= Work order =
Images don't belong in the copy. Output the rest of the data exactly.

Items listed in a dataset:
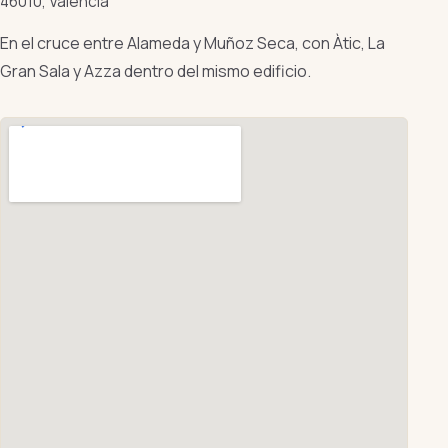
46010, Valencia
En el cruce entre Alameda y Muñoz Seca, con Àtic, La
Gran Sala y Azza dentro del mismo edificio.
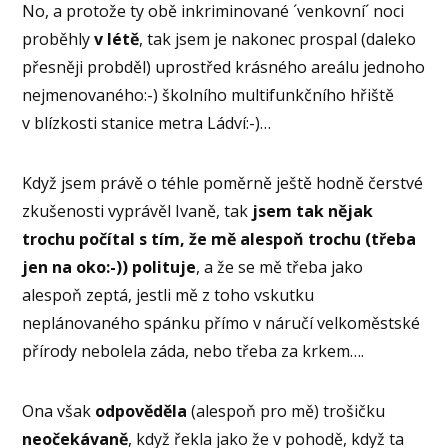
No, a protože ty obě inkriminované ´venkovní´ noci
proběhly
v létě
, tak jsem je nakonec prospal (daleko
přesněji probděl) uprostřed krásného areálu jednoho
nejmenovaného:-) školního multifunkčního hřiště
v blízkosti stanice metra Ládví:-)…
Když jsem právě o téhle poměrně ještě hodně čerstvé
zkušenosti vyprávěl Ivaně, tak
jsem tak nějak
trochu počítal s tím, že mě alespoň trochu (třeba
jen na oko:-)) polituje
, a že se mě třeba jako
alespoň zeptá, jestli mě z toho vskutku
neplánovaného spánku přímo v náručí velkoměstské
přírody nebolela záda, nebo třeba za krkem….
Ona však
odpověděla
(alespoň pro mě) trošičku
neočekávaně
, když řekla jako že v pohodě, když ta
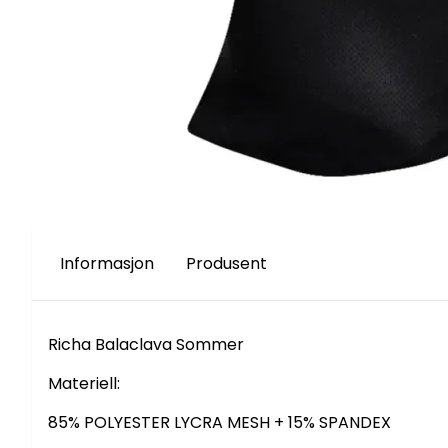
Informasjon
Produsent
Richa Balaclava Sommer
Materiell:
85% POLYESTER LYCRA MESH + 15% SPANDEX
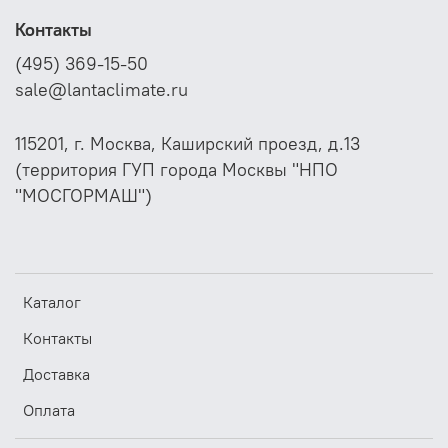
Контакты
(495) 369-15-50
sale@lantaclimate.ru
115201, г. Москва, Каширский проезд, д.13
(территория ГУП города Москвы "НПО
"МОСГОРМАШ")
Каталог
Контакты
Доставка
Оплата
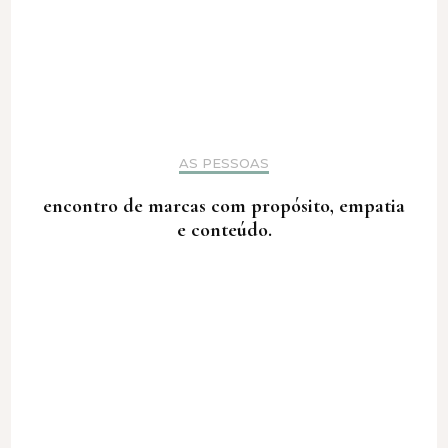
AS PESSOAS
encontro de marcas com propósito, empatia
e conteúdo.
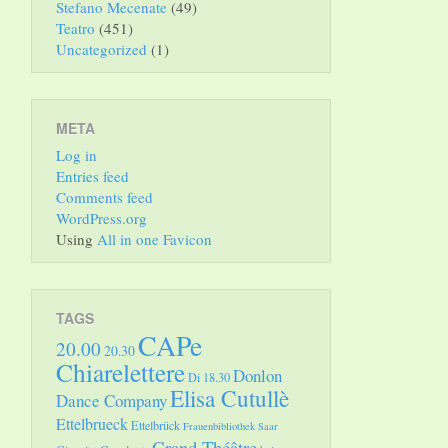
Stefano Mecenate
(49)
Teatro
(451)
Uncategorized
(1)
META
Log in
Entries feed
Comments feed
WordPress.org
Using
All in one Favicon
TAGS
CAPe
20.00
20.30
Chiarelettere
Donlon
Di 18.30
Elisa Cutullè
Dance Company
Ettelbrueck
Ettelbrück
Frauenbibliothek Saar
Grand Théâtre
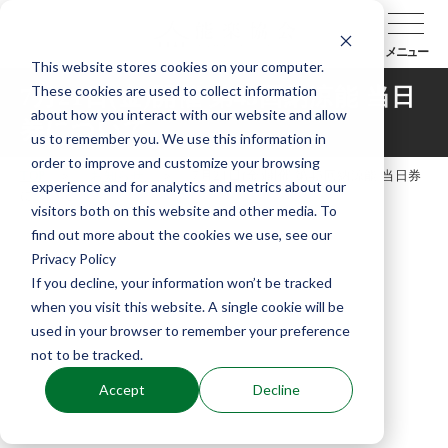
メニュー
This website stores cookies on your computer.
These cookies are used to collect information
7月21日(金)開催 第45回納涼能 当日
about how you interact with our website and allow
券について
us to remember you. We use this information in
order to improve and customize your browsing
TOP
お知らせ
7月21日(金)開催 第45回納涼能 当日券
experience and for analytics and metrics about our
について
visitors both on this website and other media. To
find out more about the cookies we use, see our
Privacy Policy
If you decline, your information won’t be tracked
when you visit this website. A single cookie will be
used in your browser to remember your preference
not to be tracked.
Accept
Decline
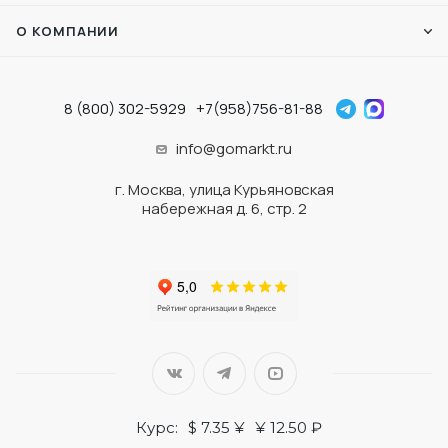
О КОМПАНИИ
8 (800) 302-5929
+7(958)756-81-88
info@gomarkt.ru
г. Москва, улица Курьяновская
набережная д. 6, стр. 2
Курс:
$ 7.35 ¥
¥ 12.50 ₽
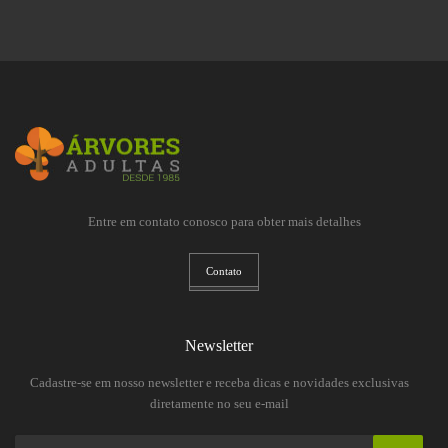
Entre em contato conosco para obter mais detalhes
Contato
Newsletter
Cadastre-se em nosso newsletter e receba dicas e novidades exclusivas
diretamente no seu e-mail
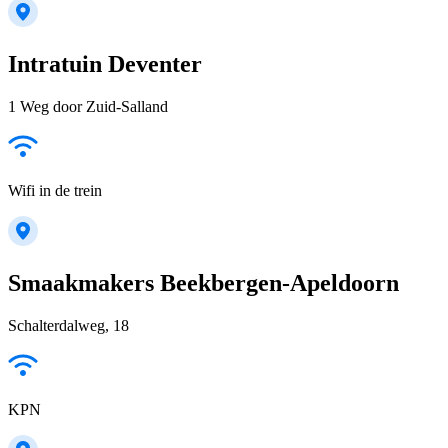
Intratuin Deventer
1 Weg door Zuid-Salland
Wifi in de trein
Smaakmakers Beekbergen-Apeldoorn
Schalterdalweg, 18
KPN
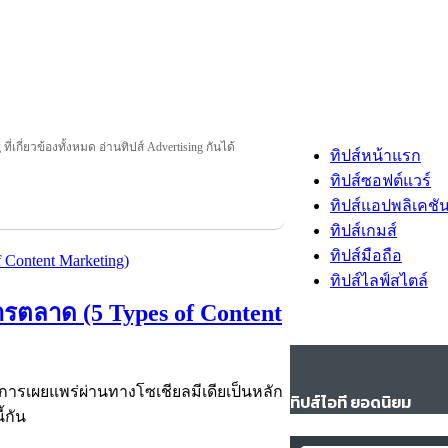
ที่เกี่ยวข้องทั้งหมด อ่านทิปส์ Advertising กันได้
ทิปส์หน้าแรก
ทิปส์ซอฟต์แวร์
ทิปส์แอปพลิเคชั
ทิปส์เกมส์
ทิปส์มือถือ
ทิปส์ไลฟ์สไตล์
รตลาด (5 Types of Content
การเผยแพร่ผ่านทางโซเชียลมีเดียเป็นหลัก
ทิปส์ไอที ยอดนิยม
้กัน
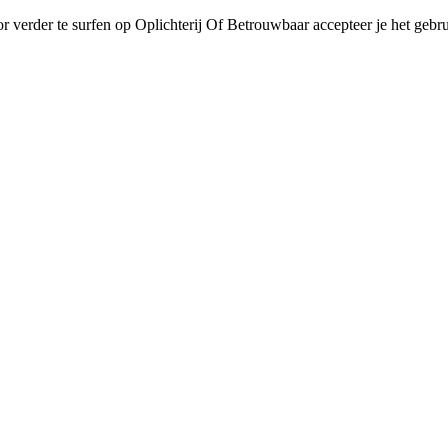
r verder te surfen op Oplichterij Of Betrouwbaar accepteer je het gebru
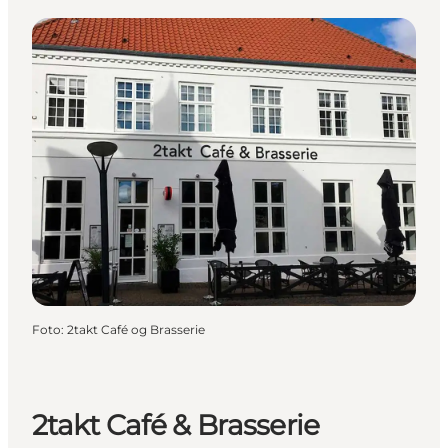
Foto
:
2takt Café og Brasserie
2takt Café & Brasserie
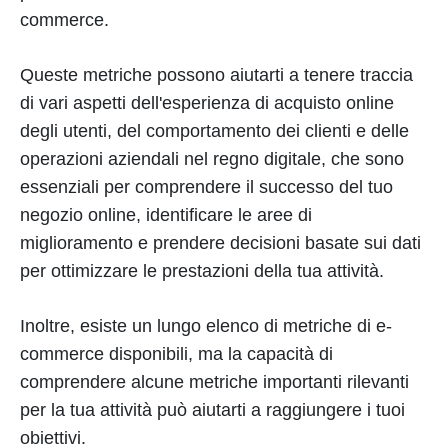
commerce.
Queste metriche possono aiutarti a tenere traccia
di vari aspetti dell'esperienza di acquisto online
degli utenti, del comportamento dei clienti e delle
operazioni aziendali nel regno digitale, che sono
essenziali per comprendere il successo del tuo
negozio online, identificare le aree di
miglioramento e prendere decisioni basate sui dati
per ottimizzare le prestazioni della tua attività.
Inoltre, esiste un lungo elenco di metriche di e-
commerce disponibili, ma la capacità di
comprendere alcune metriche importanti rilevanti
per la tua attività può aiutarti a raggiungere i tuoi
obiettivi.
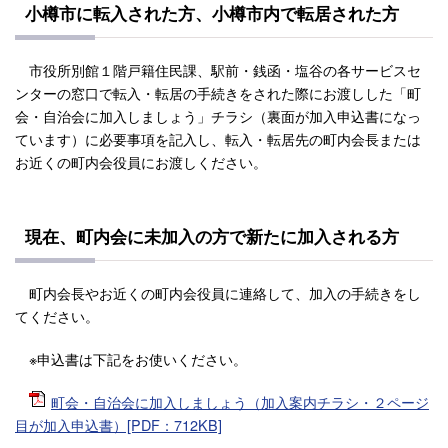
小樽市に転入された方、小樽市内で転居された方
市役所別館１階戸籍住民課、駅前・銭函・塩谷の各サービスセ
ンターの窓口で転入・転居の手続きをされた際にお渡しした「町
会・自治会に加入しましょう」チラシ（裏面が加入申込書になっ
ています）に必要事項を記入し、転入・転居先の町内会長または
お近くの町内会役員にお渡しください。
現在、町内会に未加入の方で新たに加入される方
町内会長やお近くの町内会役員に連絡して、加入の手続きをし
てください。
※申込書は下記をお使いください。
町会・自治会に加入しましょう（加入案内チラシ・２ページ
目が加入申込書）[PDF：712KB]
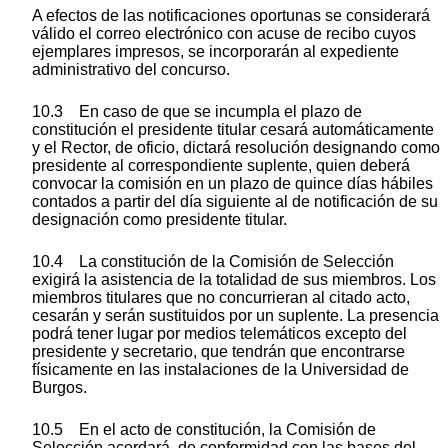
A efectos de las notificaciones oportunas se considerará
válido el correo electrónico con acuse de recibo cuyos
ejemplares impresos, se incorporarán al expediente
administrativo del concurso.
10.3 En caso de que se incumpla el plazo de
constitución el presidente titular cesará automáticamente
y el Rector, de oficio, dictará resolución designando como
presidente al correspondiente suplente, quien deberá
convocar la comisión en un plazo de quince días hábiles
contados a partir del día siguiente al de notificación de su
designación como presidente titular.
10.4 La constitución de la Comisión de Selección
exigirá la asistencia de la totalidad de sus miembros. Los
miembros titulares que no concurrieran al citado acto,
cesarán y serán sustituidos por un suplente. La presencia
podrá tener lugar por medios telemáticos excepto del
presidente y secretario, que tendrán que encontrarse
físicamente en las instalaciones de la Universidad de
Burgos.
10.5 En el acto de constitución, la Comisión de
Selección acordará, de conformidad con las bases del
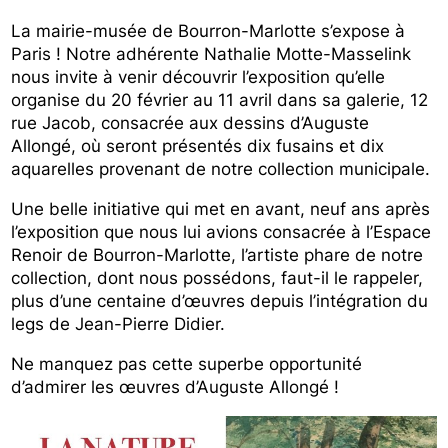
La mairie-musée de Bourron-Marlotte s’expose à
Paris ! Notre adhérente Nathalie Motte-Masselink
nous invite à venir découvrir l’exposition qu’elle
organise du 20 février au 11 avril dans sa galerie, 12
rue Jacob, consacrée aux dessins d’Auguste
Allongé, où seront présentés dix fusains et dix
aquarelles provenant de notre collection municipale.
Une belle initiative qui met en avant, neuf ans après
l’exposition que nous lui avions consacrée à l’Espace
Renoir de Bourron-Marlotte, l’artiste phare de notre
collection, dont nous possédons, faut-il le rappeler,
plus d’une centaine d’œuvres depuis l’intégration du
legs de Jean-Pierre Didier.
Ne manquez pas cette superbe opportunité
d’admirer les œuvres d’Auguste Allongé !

= Solution for this task =
46010, Valencia
En el cruce entre Alameda y Muñoz Seca, con Àtic, La
Gran Sala y Azza dentro del mismo edificio.
No, a protože ty obě inkriminované ´venkovní´ noci
proběhly
v létě
, tak jsem je nakonec prospal (daleko
přesněji probděl) uprostřed krásného areálu jednoho
nejmenovaného:-) školního multifunkčního hřiště
v blízkosti stanice metra Ládví:-)…
Když jsem právě o téhle poměrně ještě hodně čerstvé
zkušenosti vyprávěl Ivaně, tak
jsem tak nějak
trochu počítal s tím, že mě alespoň trochu (třeba
jen na oko:-)) polituje
, a že se mě třeba jako
alespoň zeptá, jestli mě z toho vskutku
neplánovaného spánku přímo v náručí velkoměstské
přírody nebolela záda, nebo třeba za krkem….
Ona však
odpověděla
(alespoň pro mě) trošičku
neočekávaně
, když řekla jako že v pohodě, když ta
Informasjon
Produsent
Richa Balaclava Sommer
Materiell:
85% POLYESTER LYCRA MESH + 15% SPANDEX
Контакты
(495) 369-15-50
sale@lantaclimate.ru
115201, г. Москва, Каширский проезд, д.13
(территория ГУП города Москвы "НПО
"МОСГОРМАШ")
Каталог
Контакты
Доставка
Оплата
AS PESSOAS
encontro de marcas com propósito, empatia
e conteúdo.
Stefano Mecenate
(49)
Teatro
(451)
Uncategorized
(1)
META
Log in
Entries feed
Comments feed
WordPress.org
Using
All in one Favicon
TAGS
CAPe
20.00
20.30
Chiarelettere
Donlon
Di 18.30
Elisa Cutullè
Dance Company
Ettelbrueck
Ettelbrück
Frauenbibliothek Saar
Grand Théâtre
メニュー
This website stores cookies on your computer.
These cookies are used to collect information
7月21日(金)開催 第45回納涼能 当日
about how you interact with our website and allow
券について
us to remember you. We use this information in
order to improve and customize your browsing
TOP
お知らせ
7月21日(金)開催 第45回納涼能 当日券
experience and for analytics and metrics about our
について
visitors both on this website and other media. To
find out more about the cookies we use, see our
Privacy Policy
If you decline, your information won’t be tracked
when you visit this website. A single cookie will be
used in your browser to remember your preference
not to be tracked.
Accept
Decline
О КОМПАНИИ
8 (800) 302-5929
+7(958)756-81-88
info@gomarkt.ru
г. Москва, улица Курьяновская
набережная д. 6, стр. 2
Курс:
$ 7.35 ¥
¥ 12.50 ₽
Entre em contato conosco para obter mais detalhes
Contato
Newsletter
Cadastre-se em nosso newsletter e receba dicas e novidades exclusivas
diretamente no seu e-mail
Intratuin Deventer
1 Weg door Zuid-Salland
Wifi in de trein
Smaakmakers Beekbergen-Apeldoorn
Schalterdalweg, 18
KPN
ที่เกี่ยวข้องทั้งหมด อ่านทิปส์ Advertising กันได้
ทิปส์หน้าแรก
ทิปส์ซอฟต์แวร์
ทิปส์แอปพลิเคชั
ทิปส์เกมส์
ทิปส์มือถือ
ทิปส์ไลฟ์สไตล์
รตลาด (5 Types of Content
การเผยแพร่ผ่านทางโซเชียลมีเดียเป็นหลัก
ทิปส์ไอที ยอดนิยม
้กัน
r verder te surfen op Oplichterij Of Betrouwbaar accepteer je het gebru
Foto
:
2takt Café og Brasserie
2takt Café & Brasserie
commerce.
Queste metriche possono aiutarti a tenere traccia
di vari aspetti dell'esperienza di acquisto online
degli utenti, del comportamento dei clienti e delle
operazioni aziendali nel regno digitale, che sono
essenziali per comprendere il successo del tuo
negozio online, identificare le aree di
miglioramento e prendere decisioni basate sui dati
per ottimizzare le prestazioni della tua attività.
Inoltre, esiste un lungo elenco di metriche di e-
commerce disponibili, ma la capacità di
comprendere alcune metriche importanti rilevanti
per la tua attività può aiutarti a raggiungere i tuoi
obiettivi.
小樽市に転入された方、小樽市内で転居された方
市役所別館１階戸籍住民課、駅前・銭函・塩谷の各サービスセ
ンターの窓口で転入・転居の手続きをされた際にお渡しした「町
会・自治会に加入しましょう」チラシ（裏面が加入申込書になっ
ています）に必要事項を記入し、転入・転居先の町内会長または
お近くの町内会役員にお渡しください。
現在、町内会に未加入の方で新たに加入される方
町内会長やお近くの町内会役員に連絡して、加入の手続きをし
てください。
※申込書は下記をお使いください。
町会・自治会に加入しましょう（加入案内チラシ・２ページ
目が加入申込書）[PDF：712KB]
A efectos de las notificaciones oportunas se considerará
válido el correo electrónico con acuse de recibo cuyos
ejemplares impresos, se incorporarán al expediente
administrativo del concurso.
10.3 En caso de que se incumpla el plazo de
constitución el presidente titular cesará automáticamente
y el Rector, de oficio, dictará resolución designando como
presidente al correspondiente suplente, quien deberá
convocar la comisión en un plazo de quince días hábiles
contados a partir del día siguiente al de notificación de su
designación como presidente titular.
10.4 La constitución de la Comisión de Selección
exigirá la asistencia de la totalidad de sus miembros. Los
miembros titulares que no concurrieran al citado acto,
cesarán y serán sustituidos por un suplente. La presencia
podrá tener lugar por medios telemáticos excepto del
presidente y secretario, que tendrán que encontrarse
físicamente en las instalaciones de la Universidad de
Burgos.
10.5 En el acto de constitución, la Comisión de
Selección acordará, de conformidad con las bases del
La mairie-musée de Bourron-Marlotte s’expose à
Paris ! Notre adhérente Nathalie Motte-Masselink
nous invite à venir découvrir l’exposition qu’elle
organise du 20 février au 11 avril dans sa galerie, 12
rue Jacob, consacrée aux dessins d’Auguste
Allongé, où seront présentés dix fusains et dix
aquarelles provenant de notre collection municipale.
Une belle initiative qui met en avant, neuf ans après
l’exposition que nous lui avions consacrée à l’Espace
Renoir de Bourron-Marlotte, l’artiste phare de notre
collection, dont nous possédons, faut-il le rappeler,
plus d’une centaine d’œuvres depuis l’intégration du
legs de Jean-Pierre Didier.
Ne manquez pas cette superbe opportunité
d’admirer les œuvres d’Auguste Allongé !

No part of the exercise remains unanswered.